Focused Endpoints Over Flexible Ones

Avoid endpoints with many optional filter parameters. An endpoint that accepts 8 optional query params to cover every possible filtering combination is hard to optimise and hard to index. Challenge contributors: does the consumer actually need all these filters? Prefer splitting into multiple focused endpoints that each do one thing well over a single endpoint that does many things poorly.

Index Coverage Without Bloat

All queries must have some level of index coverage — no query should trigger a full collection scan. However, do not create a dedicated compound index for every query permutation. Strike a pragmatic balance: cover the common patterns, look for redundant or overlapping indexes, and keep index count reasonable. The MongoDB Atlas Performance Advisor can be useful but take its recommendations with a large grain of salt — it tends to suggest too many indexes. All indexes are defined in *CollectionConfig files in the codebase; that is the single source of truth.

Avoid Count Operations

countDocuments() is expensive on large collections and should be strongly discouraged. Prefer estimatedDocumentCount() where an exact count is not required, but remember it cannot accept a query filter and the result must be adjusted for non-data records (e.g., __checkpoint__ documents). When a count operation is truly unavoidable, it is a strong candidate for caching using the existing Caffeine / @Cacheable pattern — register the cache in CacheConfig.CACHE_NAMES and add configuration in application.yaml.

Pagination Is Required

Never return unbounded result sets. Use the existing pagination utilities:

  • Offset pagination for filtered queries that operate on a bounded subset of data.
  • Cursor-based pagination for queries that operate on an entire collection with millions of records (e.g., richlist rankings). The codebase already has a cursor-based pagination implementation — use it rather than building a new one.

Conformance Testing

When making API changes or changes that could affect performance, run the API conformance pipeline (.github/workflows/api-conformance-tests.yml). This is a manually triggered workflow. Run it first against the dead environment (the inactive side of our blue/green deployment), validate the results, and only then proceed with the DNS switch to make it live. This is strongly encouraged for all API and performance-related changes.
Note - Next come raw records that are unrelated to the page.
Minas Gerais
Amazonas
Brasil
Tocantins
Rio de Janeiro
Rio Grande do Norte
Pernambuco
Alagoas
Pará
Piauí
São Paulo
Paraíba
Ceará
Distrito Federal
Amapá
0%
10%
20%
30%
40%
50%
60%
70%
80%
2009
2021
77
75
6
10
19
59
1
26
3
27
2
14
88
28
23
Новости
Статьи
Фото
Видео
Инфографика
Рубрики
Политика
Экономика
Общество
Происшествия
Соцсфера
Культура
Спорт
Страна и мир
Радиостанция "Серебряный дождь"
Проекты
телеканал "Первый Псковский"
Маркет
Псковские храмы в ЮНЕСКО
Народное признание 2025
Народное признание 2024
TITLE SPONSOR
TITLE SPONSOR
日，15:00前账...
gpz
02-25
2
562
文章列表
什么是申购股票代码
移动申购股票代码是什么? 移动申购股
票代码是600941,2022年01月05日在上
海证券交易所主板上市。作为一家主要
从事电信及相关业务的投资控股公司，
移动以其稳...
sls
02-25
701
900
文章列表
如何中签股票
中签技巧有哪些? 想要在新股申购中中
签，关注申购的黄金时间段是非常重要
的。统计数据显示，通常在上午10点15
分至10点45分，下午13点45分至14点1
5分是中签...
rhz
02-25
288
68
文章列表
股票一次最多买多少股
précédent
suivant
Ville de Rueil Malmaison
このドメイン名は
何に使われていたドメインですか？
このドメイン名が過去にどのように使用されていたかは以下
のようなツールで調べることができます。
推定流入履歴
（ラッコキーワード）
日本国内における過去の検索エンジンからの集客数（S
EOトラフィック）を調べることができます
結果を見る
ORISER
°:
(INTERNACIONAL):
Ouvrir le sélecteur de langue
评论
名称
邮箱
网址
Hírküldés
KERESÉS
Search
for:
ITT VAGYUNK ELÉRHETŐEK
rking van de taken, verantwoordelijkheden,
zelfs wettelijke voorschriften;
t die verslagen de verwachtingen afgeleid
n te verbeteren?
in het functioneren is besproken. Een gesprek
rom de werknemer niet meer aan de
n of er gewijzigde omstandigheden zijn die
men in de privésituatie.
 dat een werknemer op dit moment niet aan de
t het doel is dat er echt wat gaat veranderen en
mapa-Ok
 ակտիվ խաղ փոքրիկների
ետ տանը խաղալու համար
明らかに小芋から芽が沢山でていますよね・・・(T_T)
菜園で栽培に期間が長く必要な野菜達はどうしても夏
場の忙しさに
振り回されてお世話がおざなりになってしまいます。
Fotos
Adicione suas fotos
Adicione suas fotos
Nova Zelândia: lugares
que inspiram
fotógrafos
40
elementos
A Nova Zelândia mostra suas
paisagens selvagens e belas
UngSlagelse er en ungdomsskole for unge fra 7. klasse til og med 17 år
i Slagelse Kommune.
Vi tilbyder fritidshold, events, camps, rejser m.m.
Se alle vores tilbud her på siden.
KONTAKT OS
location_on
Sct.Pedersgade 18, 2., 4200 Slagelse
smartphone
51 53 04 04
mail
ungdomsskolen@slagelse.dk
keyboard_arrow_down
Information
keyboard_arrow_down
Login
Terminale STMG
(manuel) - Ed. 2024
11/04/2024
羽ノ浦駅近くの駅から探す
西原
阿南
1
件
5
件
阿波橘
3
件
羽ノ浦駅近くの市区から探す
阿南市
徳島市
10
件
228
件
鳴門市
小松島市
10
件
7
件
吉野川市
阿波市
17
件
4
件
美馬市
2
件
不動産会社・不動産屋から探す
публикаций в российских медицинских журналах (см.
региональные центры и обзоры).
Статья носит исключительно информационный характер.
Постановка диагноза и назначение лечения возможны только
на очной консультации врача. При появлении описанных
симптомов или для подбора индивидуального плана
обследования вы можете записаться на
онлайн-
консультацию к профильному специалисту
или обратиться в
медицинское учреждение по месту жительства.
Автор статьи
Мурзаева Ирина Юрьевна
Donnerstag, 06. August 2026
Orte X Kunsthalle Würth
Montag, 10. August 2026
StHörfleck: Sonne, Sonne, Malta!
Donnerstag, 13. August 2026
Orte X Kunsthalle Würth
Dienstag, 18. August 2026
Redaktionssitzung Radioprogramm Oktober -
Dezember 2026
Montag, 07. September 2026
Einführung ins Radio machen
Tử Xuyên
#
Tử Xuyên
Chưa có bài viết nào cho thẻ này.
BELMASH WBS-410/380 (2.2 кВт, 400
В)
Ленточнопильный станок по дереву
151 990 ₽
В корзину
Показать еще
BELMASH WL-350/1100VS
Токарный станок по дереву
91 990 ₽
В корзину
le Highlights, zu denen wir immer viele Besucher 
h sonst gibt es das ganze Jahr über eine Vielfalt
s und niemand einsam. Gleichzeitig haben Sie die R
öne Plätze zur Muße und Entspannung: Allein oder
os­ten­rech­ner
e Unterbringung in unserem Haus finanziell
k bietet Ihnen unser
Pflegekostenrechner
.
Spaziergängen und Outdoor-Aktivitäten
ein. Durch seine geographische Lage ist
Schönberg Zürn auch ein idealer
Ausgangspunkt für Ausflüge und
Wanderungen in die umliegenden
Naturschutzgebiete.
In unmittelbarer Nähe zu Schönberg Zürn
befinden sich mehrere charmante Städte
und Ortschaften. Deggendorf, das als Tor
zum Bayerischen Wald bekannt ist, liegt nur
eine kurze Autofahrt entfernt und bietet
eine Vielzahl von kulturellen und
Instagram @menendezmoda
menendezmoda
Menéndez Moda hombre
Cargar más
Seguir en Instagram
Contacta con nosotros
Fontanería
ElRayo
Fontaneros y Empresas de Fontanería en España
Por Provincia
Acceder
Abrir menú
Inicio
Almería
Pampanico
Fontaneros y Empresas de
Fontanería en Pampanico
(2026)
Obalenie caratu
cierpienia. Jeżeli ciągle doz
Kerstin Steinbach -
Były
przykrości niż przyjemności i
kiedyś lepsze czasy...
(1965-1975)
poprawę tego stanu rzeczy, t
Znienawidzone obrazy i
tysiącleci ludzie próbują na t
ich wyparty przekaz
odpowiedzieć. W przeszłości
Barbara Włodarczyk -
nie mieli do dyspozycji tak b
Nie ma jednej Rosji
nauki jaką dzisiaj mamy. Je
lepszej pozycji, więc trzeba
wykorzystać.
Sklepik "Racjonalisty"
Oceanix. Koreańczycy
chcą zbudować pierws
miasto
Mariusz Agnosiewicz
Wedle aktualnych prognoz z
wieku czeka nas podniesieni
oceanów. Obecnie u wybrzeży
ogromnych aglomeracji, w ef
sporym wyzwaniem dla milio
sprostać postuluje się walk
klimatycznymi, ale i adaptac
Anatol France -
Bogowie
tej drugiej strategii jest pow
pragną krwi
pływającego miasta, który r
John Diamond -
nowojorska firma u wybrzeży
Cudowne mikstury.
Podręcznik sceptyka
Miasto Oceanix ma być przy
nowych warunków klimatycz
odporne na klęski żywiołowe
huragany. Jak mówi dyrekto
Commit & Pull Request Guidelines

Follow the existing history: concise, imperative titles with optional type prefixes (e.g., refactor: migrate to new indexer-core interface) and reference the PR number in parentheses when applicable. Describe problem, solution, and verification in the PR body, link tracking issues, and attach screenshots or logs when they clarify API or UI changes. Ensure formatters and tests pass locally before requesting review.

Environment & Operations Tips

Copy .env.example files inside each package when running outside IntelliJ; the defaults target Dockerized services on localhost. Use make db-backup and make db-restore to manage whole-database Mongo snapshots stored in database/backups/. For targeted collection-level copy between two live clusters, run make db-copy-collections (see database/restore/README.md).